King Frederick VI was interested in the strange boy and sent him for some years, free of charge, to the grammar-school at Slagelse. Before he started for school he published his first volume, The Ghost at Palnatoke's Grave (1822). Andersen, a very backward and unwilling pupil, actually remained at Slagelse and at another school in Elsinore until 1827; these years, he says, were the darkest and bitterest in his life. Collin at length consented to consider him educated, and Andersen came to Copenhagen.

In 1829 he made a considerable success with a fantastic volume entitled A Journey on Foot from Holmen's Canal to the East Point of Amager, and he published in the same season a farce and a book of poems. He thus suddenly came into request at the moment when his friends had decided that no good thing would ever come out of his early eccentricity and vivacity. He made little further progress, however, until 1833, when he received a small travelling stipend from the king, and made the first of his long European journeys. At Le Locle, in the Jura, he wrote Agnete and the Merman; and in October 1834 he arrived in Rome.

Early in 1835 Andersen's first novel, The Improvisatore, appeared, and achieved a real success; the poet's troubles were at an end at last. In the same year, 1835, the earliest instalment of Andersen's immortal Fairy Tales (Danish: Eventyr) was published in Copenhagen. Other parts, completing the first volume, appeared in 1836 and 1837. The value of these stories was not at first perceived, and they sold slowly. Andersen was more successful for the time being with a novel, O.T. (1836), and a volume of sketches, In Sweden; in 1837 he produced the best of his novels, Only a Fiddler.

He now turned his attention, with but ephemeral success, to the theatre, but was recalled to his true genius in the charming miscellany of 1840, the Picture-Book without Pictures.

Andersen was a great traveller. The longest of his travels, in 1840-1841, took him through Germany (where he made his first railway trip), Italy, Malta, and Greece to Constantinople. The return journey was via the Black Sea and the river Danube. His account of this experience is A Poet's Bazaar (1842), usually considered the best of his travel books.

Meanwhile the fame of his Fairy Tales had been steadily rising; a second series began in 1838, a third in 1845.

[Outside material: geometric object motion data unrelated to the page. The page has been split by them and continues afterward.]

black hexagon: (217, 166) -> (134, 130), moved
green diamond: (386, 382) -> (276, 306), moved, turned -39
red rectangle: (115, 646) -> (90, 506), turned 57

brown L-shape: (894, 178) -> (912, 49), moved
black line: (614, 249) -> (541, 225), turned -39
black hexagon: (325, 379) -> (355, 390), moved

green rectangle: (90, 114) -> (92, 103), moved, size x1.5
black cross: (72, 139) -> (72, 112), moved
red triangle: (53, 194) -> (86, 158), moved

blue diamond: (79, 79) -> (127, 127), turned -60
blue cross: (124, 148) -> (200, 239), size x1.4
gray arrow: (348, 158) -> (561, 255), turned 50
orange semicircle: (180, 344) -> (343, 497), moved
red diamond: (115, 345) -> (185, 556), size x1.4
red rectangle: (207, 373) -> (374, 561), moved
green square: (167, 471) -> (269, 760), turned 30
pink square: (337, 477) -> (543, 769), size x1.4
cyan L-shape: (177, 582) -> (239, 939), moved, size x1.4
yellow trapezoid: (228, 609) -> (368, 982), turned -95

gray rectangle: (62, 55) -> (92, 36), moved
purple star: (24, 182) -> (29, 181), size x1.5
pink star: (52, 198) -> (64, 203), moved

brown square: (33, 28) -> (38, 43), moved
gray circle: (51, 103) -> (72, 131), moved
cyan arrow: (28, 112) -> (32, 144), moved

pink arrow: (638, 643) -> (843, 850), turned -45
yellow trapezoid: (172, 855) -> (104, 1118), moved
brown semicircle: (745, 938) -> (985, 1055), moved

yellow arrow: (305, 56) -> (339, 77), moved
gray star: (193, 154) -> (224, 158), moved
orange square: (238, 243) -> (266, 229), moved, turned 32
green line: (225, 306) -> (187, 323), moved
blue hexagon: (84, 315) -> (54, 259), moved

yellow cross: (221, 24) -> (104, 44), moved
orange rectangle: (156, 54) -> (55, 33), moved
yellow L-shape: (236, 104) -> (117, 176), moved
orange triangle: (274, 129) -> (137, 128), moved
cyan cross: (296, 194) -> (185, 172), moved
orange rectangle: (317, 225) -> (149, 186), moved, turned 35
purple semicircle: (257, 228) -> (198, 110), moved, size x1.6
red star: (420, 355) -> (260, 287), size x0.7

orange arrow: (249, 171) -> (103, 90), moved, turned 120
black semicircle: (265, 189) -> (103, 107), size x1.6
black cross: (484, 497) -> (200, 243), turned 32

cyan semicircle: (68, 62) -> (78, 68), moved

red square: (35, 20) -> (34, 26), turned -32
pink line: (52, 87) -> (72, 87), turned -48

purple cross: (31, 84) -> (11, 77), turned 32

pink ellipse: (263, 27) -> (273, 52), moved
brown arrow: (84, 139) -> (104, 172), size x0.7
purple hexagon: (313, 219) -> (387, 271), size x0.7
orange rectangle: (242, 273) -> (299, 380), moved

Andersen was now celebrated throughout Europe, although in Denmark itself there was still some resistance to his pretensions. In June 1847 he paid his first visit to England, and enjoyed a triumphal social success; when he left, Charles Dickens saw him off from Ramsgate pier. (Shortly thereafter Dickens published David Copperfield, in which the character Uriah Heep is said to have been modelled on Andersen—a left-handed compliment, to say the least). After this Andersen continued to publish much; he still desired to excel as a novelist and a dramatist, which he could not do, and he still disdained the enchanting Fairy Tales, in the composition of which his unique genius lay. Nevertheless he continued to write them, and in 1847 and 1848 two fresh volumes appeared. After a long silence Andersen published in 1857 another novel, To be or not to be. In 1863, after a very interesting journey, he issued another of his travel-books, In Spain.

His Fairy Tales continued to appear, in instalments, until 1872, when, at Christmas, the last stories were published. In the spring of that year, Andersen fell out of bed and severely hurt himself. He was never again quite well, but he lived till the 4th of August 1875, when he died very peacefully in the house called Rolighed, near Copenhagen. He is interred in the Assistens Cemetery, in Copenhagen, Denmark.

Table of contents
1 Name
2 Related topics
3 External links

Name

Most English (and German and French) sources use the name "Hans Christian Andersen", but in Denmark and Scandinavia his name is "H. C. Andersen". It is an accepted convention in Denmark to use only the initials instead of the full name of some persons, just as strong as the American "middle initial" tradition. There is no general rule for this, but you have to know the correct use for each individual. Thus, the canonical (correct) name form in Denmark would be H. C. Andersen, H. C. Ørsted and N. F. S. Grundtvig, but Søren Kierkegaard, Tor Nørretranders and Lars von Trier.